Castro is also a licensed foster-care parent, and he and his wife later adopted each of the three children they had fostered. The judge who approved the adoptions described how she “grew to admire and respect Willie” and had “no doubt that he would be a very positive member of the Bar.” Castro has led CLE seminars in which he has taken “accountability for what he has done.” One witness who previously worked with Castro in organizing a seminar involving ethics and the law stated that during the time she has known him, Castro made her “want to be a better lawyer.” Another witness testified as to his service to the community, and especially to children, describing him as a “person that is just doing everything that he can to be able to give to people, to give of himself, of his time, of his talent, and to really make a difference in people's lives.” Further, Castro has organized programs for migrant children, and one witness testified that these migrant children “wouldn't have anything or much if it wasn't for the efforts that Willie Castro had done.”

By all accounts, Castro has lived an exemplary life since his criminal charges, felony convictions, and prison sentence. Based on what I perceive to be overwhelming evidence of his rehabilitation, I would state that Castro has demonstrated all seven elements of rehabilitation required by Rule 3–13 of the Bar Admission Rules for admission when the applicant has previously engaged in disqualifying conduct. Given his rehabilitation, the question I have struggled with is whether the conduct that led to Castro's ten-year disbarment qualifies as the type of conduct for which no amount of rehabilitation will ever suffice to earn him readmission to the Bar.

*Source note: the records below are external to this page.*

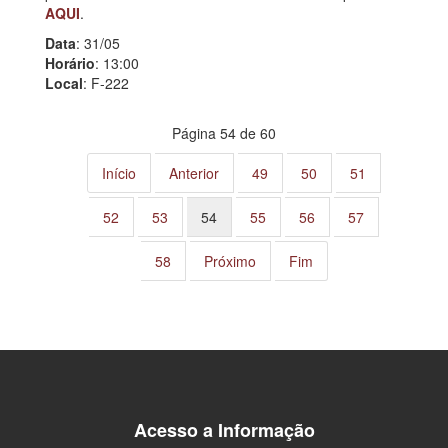
AQUI
.
Data
: 31/05
Horário
: 13:00
Local
: F-222
Página 54 de 60
Início
Anterior
49
50
51
52
53
54
55
56
57
58
Próximo
Fim
Acesso a Informação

In essence, the Court's pronouncement today is a decision to change Castro's sanction of a ten-year disbarment imposed in 1994 to one of a permanent disbarment.1 After careful consideration of the circumstances involved here, and despite the evidence of Castro's rehabilitation, I have ultimately come down on the side of agreeing with the Board and the majority that the crimes in this case—egregious acts of corruption, which stem from the bribery of a judge and the receipt of multiple kickbacks from that judge over an extensive period of time—so dishonored our judicial system that “no demonstration of rehabilitation would ever suffice to allow Castro's readmission to the legal profession.” Majority op. at 6. In reaching this decision, I have considered the other side of this equation—that it was the judge who approached Castro and that there is no evidence Castro handled the cases to which he was appointed in any way other than in a professional manner. Nevertheless, I am unable to cast aside my concern that the essential illegality at issue here goes to the very core of our public's trust and confidence in the judicial system.

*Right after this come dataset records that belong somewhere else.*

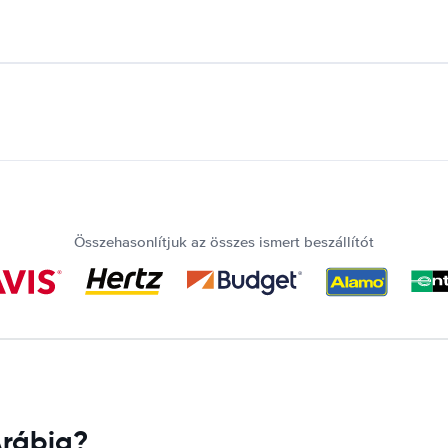
Összehasonlítjuk az összes ismert beszállítót
Arábia?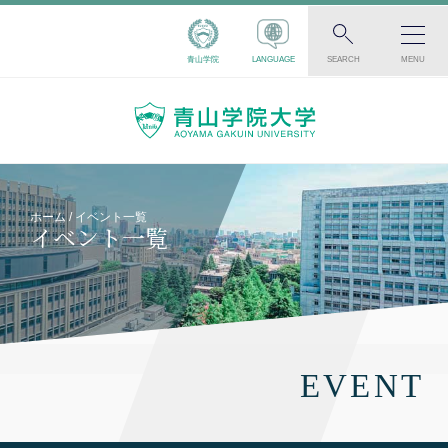
青山学院
LANGUAGE
SEARCH
MENU
ホーム
イベント一覧
イベント一覧
EVENT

Although this judgment of permanent disbarment may appear to be harsh, we must always remember that the practice of law is not a right but a privilege, and it was Castro's own illegal actions that caused his downfall. I would hope that Castro will still be motivated to continue his involvement in the wonderful community activities that have been described by his scores of supporters and that he will continue to teach others the lessons that he has learned. While these lessons may be too late in his case, Castro's efforts may encourage, inspire, and motivate others to be better lawyers and human beings, all of whom may look at each day as an opportunity to give back to our community in a meaningful way.


1.  I do not believe a sanction of permanent disbarment is necessarily warranted in all situations where applicants commit felonies prior to admission. In my view, the imposition of the sanction of permanent disbarment can vary depending on the type of felony and the circumstances under which it was committed.


CANADY, C.J., and PARIENTE, LEWIS, QUINCE, POLSTON, LABARGA, and PERRY, JJ., concur. PARIENTE, J., specially concurs with an opinion.